Looking back, looking forward
I wouldn’t do anything differently I don’t think; I’m very comfortable with the solution that we have. Because we adopted the system early, we are very fortunate to be working with a provider who is enthusiastic about adding functionality that assists us and which would be beneficial for future users. So it’s a good working relationship from that perspective. In terms of further development, each portfolio manager (PM) has their own style. If the optimiser knows which PM it is dealing with and what their historic profile is, the optimiser will change the implementation profile for each PM.

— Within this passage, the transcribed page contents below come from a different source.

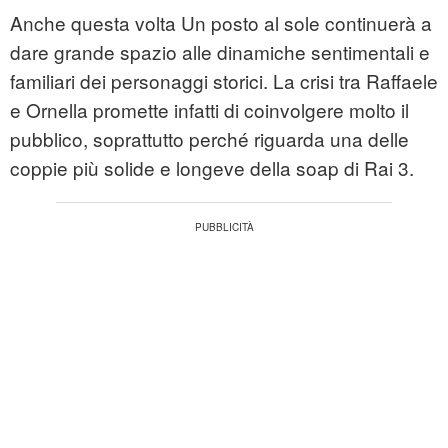
Anche questa volta Un posto al sole continuerà a
dare grande spazio alle dinamiche sentimentali e
familiari dei personaggi storici. La crisi tra Raffaele
e Ornella promette infatti di coinvolgere molto il
pubblico, soprattutto perché riguarda una delle
coppie più solide e longeve della soap di Rai 3.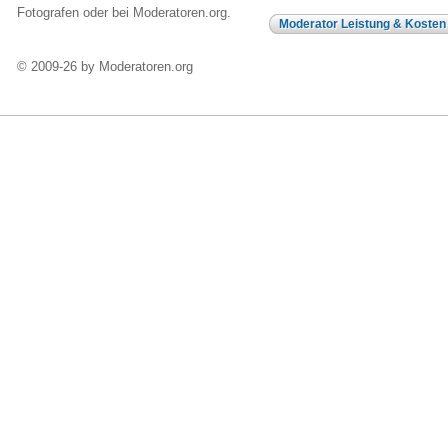
Fotografen oder bei Moderatoren.org.
Moderator Leistung & Kosten
© 2009-26 by Moderatoren.org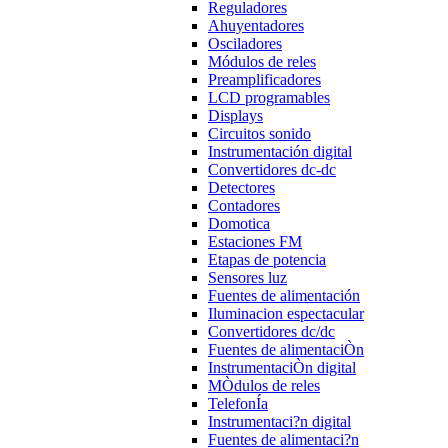
Reguladores
Ahuyentadores
Osciladores
Módulos de reles
Preamplificadores
LCD programables
Displays
Circuitos sonido
Instrumentación digital
Convertidores dc-dc
Detectores
Contadores
Domotica
Estaciones FM
Etapas de potencia
Sensores luz
Fuentes de alimentación
Iluminacion espectacular
Convertidores dc/dc
Fuentes de alimentaciÒn
InstrumentaciÒn digital
MÒdulos de reles
TelefonÍa
Instrumentaci?n digital
Fuentes de alimentaci?n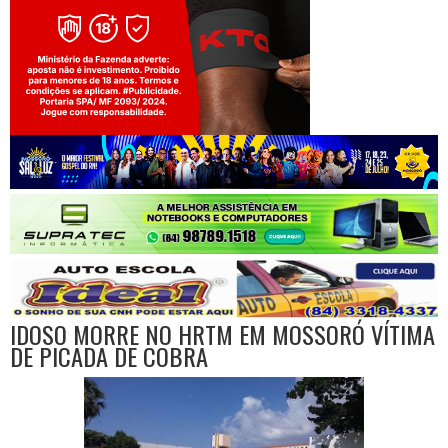
Jogue com responsabilidade. 18+
IDOSO MORRE NO HRTM EM MOSSORÓ VÍTIMA
DE PICADA DE COBRA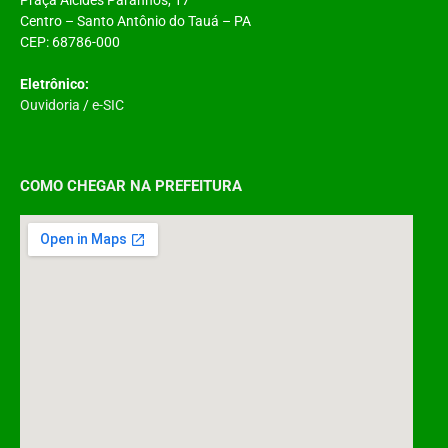
Centro – Santo Antônio do Tauá – PA
CEP: 68786-000
Eletrônico:
Ouvidoria
/
e-SIC
COMO CHEGAR NA PREFEITURA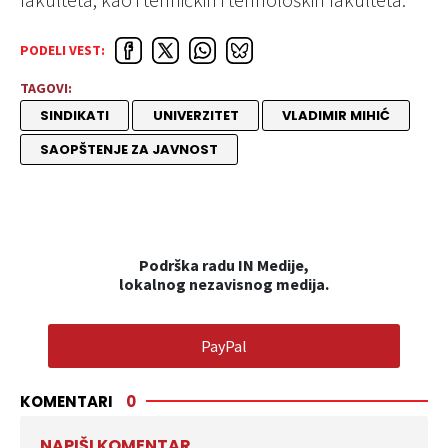
PODELI VEST:
TAGOVI:
SINDIKATI
UNIVERZITET
VLADIMIR MIHIĆ
SAOPŠTENJE ZA JAVNOST
Podrška radu IN Medije,
lokalnog nezavisnog medija.
PayPal
KOMENTARI
0
NAPIŠI KOMENTAR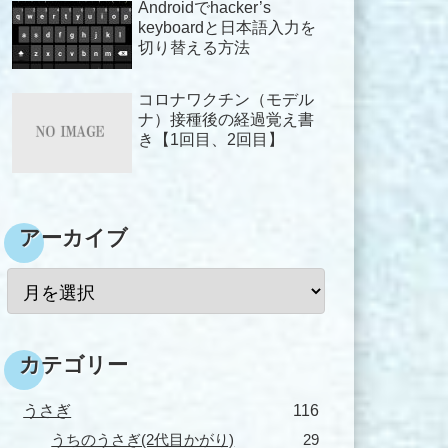
Androidでhacker’s
keyboardと日本語入力を
切り替える方法
コロナワクチン（モデル
ナ）接種後の経過覚え書
き【1回目、2回目】
アーカイブ
カテゴリー
うさぎ
116
うちのうさぎ(2代目かがり)
29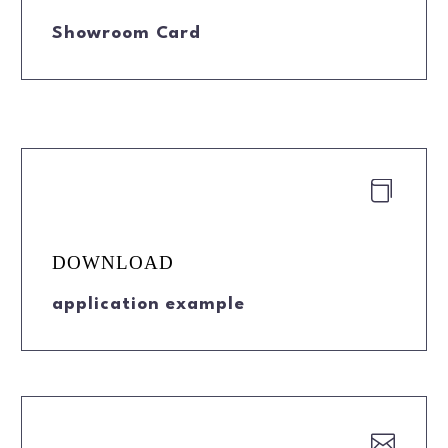
Showroom Card


DOWNLOAD
application example

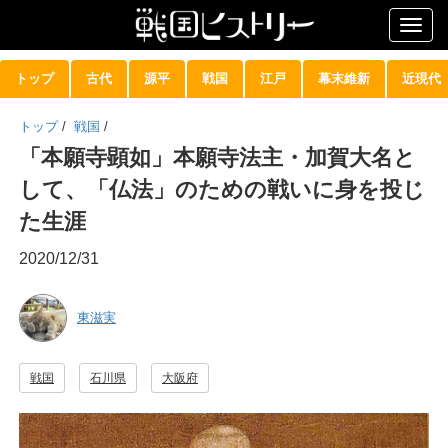
Togg
navig
トップ
古代
源平
戦国
江戸
幕末維新
近現代
トップ
/
戦国
/
「本願寺顕如」本願寺法主・加賀大名と
して、「仏法」のための戦いに身を投じ
た生涯
2020/12/31
東滋実
戦国
石川県
大阪府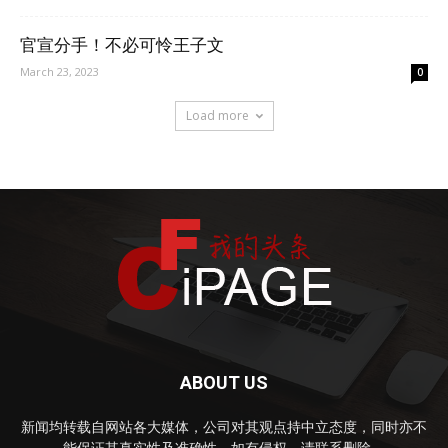
官宣分手！不必可怜王子文
March 23, 2023
0
Load more
ABOUT US
新闻均转载自网站各大媒体，公司对其观点持中立态度，同时亦不
能保证其真实性及准确性，如有侵权，请联系删除。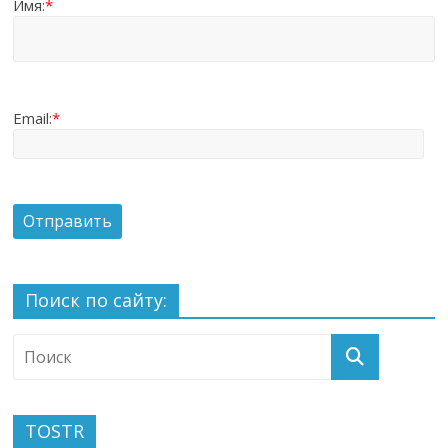
Имя:
*
Email:
*
Поиск по сайту:
TOSTR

So you could take the same stock for two different PMs with two different profiles. One is the kind of PM who is ‘legging into it’, who might recognise that its time horizon could be extended a bit further, whereas another might realise it has got to tighten up the horizon and really trade more quickly and look for liquidity in a slightly different way.
This is what makes our business unique. As traders we understand why we organise our desks to trade for specific PMs — so you get to know their tendencies — but it is actually difficult to adhere to that consistently because of the human element. We are emotional, we may lose sight of the PM’s DNA and we get caught up in the moment and the market dynamics at any given point. What we learn however is to let our winners run but to cut the losers more quickly.